Just because Simone, at least, wasn't a princess in high school doesn't mean that she's not drawing on her high school experiences for the project.

"I think it draws on things EVERYONE remembers from high school, but the series itself takes place when the Princesses are college-age."

The in-crowd girls growing up to become hired assassins is a concept that could go multiple ways, including parody or a straight-forward approach.

"Actually, it's not a parody at all," Simone said. "It's funny, but it's completely a situational type of humor. The girls are funny because their worldview is so skewed, ill-realized and selfish. They're the Spinal Tap of political assassins.

"But even so, it's hard not to like them, a little. I've grown really fond of all three of them."

For comic fans who aren't online -- there are still scattered reports of them being seen in the wild -- Simone's work with Bongo Comics, Oni and on her other as-yet-unofficial projects would seem to come out of nowhere.
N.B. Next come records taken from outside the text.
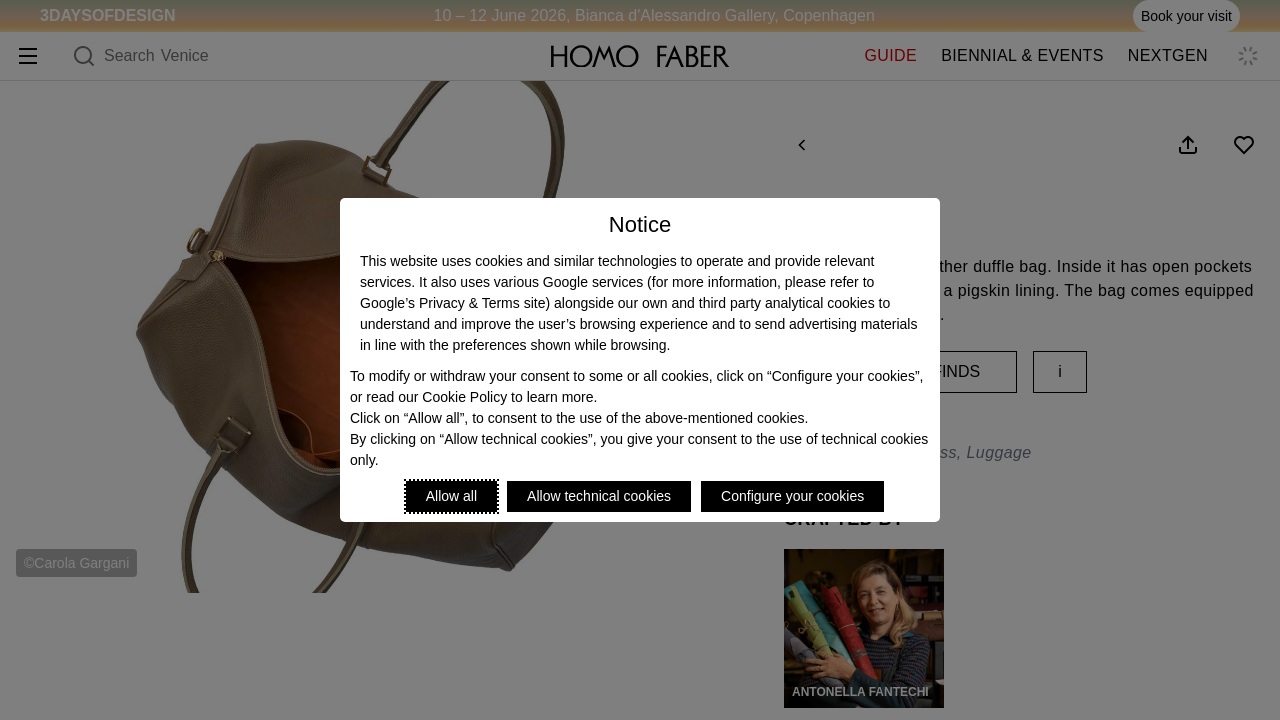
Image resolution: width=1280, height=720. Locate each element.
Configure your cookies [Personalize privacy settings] (792, 496)
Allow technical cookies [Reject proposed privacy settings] (599, 496)
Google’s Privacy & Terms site (452, 303)
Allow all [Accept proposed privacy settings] (451, 496)
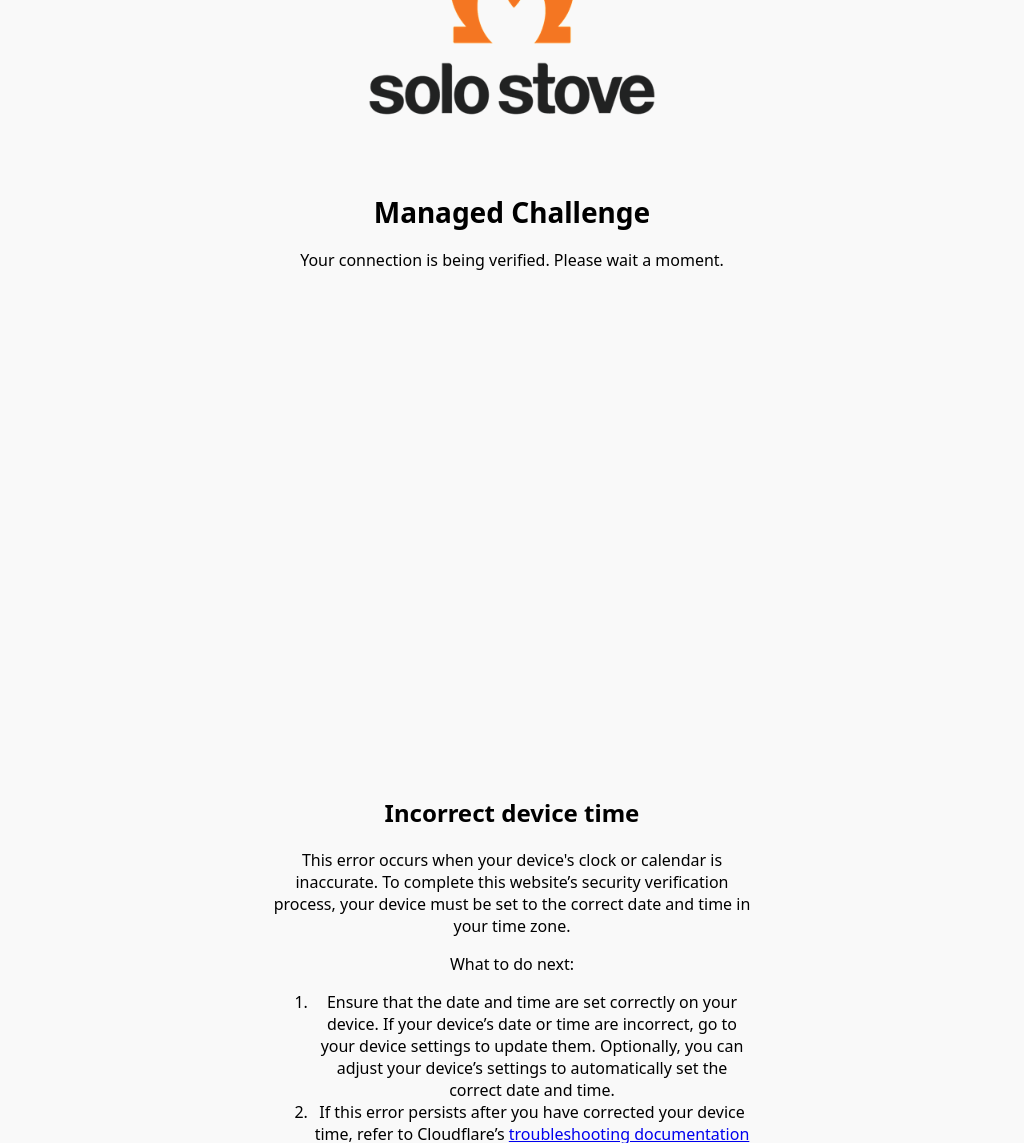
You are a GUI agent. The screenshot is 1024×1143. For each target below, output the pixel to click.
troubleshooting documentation (629, 1130)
"Most all of the opportunities I have coming up have come from editors and pros who have read Yabs, and Yabs itself came about from joking letters I wrote to friends getting circulated via email. So a lot of it is Jonah's fault for having a popular Web site, the bastard!

"The Simpsons work, which I love beyond words, came about because Scott (Oddball Comics -- go read it now!) Shaw! urged me to try. Bongo, for the record, is one amazing company to work for. I've written a ton of stuff for them, and I plan to continue 'til Homer gets wise and Lisa gets dumb.

"It's a bizarre freak-show situation. I literally have to throw my hands up when people ask my advice on breaking into the industry, because my career path is so inexplicable. I'm working with gifted artists, and contrary to a lot of the horror stories out there, the editors I'm working with have been extraordinary ... I feel very, very fortunate."

And Ms. Simone's wild ride isn't done yet:

"I have some stuff that I'll be announcing pending final approval. I've been offered several chances to work on lots of characters I truly love, some major, some less so."

And the price for this success?

"I used to have time to sleep, sometimes!"